Alejandro’s gut curdled with bitterness. Why had she chosen him? Why not some other guy who could stomach the thought of matrimony? Or was this some sort of payback for snubbing her in the past?
‘Is there somewhere we could talk?’ He threw a glance at the hovering butler, who looked as if he’d just stepped off a film shoot on a period drama. ‘In private?’
‘This way.’
Alejandro frowned as he followed her. She had a pronounced limp that made the action of walking look not only awkward but also painful, in spite of the use of the stick. One leg dragged slightly as if the muscles weren’t strong enough to take her full weight. Not that she was heavy or anything. She looked as if a gust of wind would send her into the next county. Was it a recent injury? He tried to recall if he had read anything about her in the press but he came up with zero. Perhaps she wasn’t the press magnet type.
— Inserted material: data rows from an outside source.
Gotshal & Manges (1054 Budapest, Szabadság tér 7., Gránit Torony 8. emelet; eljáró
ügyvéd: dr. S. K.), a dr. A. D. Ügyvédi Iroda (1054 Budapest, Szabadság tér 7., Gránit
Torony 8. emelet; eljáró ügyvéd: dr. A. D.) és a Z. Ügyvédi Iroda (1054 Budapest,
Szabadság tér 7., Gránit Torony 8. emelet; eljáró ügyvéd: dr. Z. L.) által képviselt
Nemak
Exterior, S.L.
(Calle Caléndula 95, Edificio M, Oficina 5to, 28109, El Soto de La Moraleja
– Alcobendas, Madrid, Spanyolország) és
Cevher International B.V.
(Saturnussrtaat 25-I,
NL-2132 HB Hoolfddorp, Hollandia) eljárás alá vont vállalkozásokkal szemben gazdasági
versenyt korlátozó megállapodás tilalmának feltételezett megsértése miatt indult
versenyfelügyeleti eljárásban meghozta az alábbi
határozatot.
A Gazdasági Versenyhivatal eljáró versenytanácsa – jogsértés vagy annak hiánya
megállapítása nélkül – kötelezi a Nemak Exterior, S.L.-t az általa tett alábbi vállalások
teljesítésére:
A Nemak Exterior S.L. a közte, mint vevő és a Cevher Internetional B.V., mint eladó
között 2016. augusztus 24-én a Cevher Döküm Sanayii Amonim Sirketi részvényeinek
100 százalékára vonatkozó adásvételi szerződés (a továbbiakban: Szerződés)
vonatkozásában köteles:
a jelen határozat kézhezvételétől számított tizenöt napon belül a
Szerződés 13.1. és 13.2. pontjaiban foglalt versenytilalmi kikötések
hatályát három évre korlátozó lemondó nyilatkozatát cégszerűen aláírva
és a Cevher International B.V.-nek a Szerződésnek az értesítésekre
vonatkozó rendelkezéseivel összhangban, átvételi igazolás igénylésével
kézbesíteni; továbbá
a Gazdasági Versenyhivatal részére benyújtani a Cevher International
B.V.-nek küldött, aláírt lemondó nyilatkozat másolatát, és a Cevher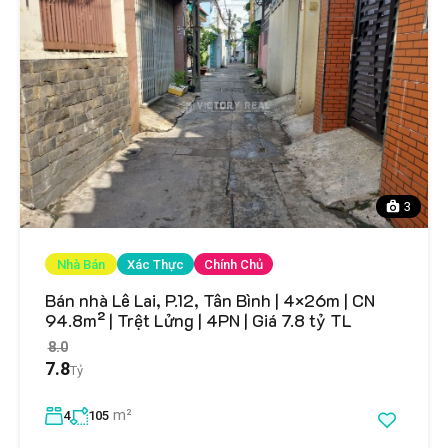
3
Nhà Bán
Xác Thực
Chính Chủ
Bán nhà Lê Lai, P.12, Tân Bình | 4×26m | CN
94.8m² | Trệt Lửng | 4PN | Giá 7.8 tỷ TL
8.0
7.8
Tỷ
m²
4
105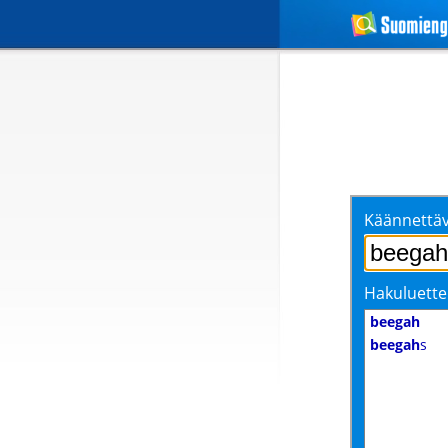
Käännettäv
Hakuluette
beegah
beegah
s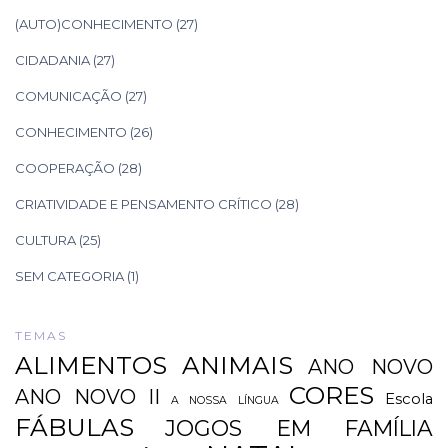
(AUTO)CONHECIMENTO
(27)
CIDADANIA
(27)
COMUNICAÇÃO
(27)
CONHECIMENTO
(26)
COOPERAÇÃO
(28)
CRIATIVIDADE E PENSAMENTO CRÍTICO
(28)
CULTURA
(25)
SEM CATEGORIA
(1)
TEMAS
ALIMENTOS
ANIMAIS
ANO NOVO
CORES
ANO NOVO II
Escola
A NOSSA LÍNGUA
FÁBULAS
JOGOS EM FAMÍLIA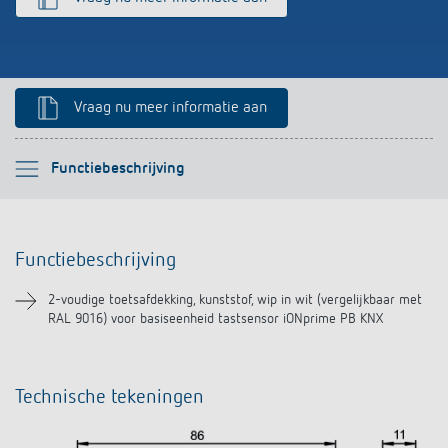
Impulsrelais: licht eenvoudig, efficiënt en
voordelig schakelen
Vraag nu meer informatie aan
Selecteer alstublieft
Functiebeschrijving
Functiebeschrijving
Functiebeschrijving
Downloads
2-voudige toetsafdekking, kunststof, wip in wit (vergelijkbaar met
RAL 9016) voor basiseenheid tastsensor iONprime PB KNX
Technische tekeningen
He felt a flicker of interest spark and fire in his brain. Not in-your-face beautiful and broken too. Interesting. Was this why she was being packaged in the marriage deal? Did she or her father—or both—think she couldn’t get a husband any other way? She might not be billboard stunning but he could see the classical lines to her face, the porcelain skin that looked as soft and smooth and creamy as a magnolia petal, the unusual colour of her eyes that made him think of a winter lake. She had a quiet beauty that sneaked up on you without you noticing. It was the sort of beauty that would suddenly appear and snatch your breath.
She turned and faced him once they were in the library. Her expression was masked, like a puppet face that hadn’t been animated. ‘Would you care for a drink?’
‘What happened to your leg?’
She pinched her lips together, pride flashing across her features as fast as the flick of a whiplash. ‘I have whisky or brandy or cognac. Wine too. Red. White. Champagne.’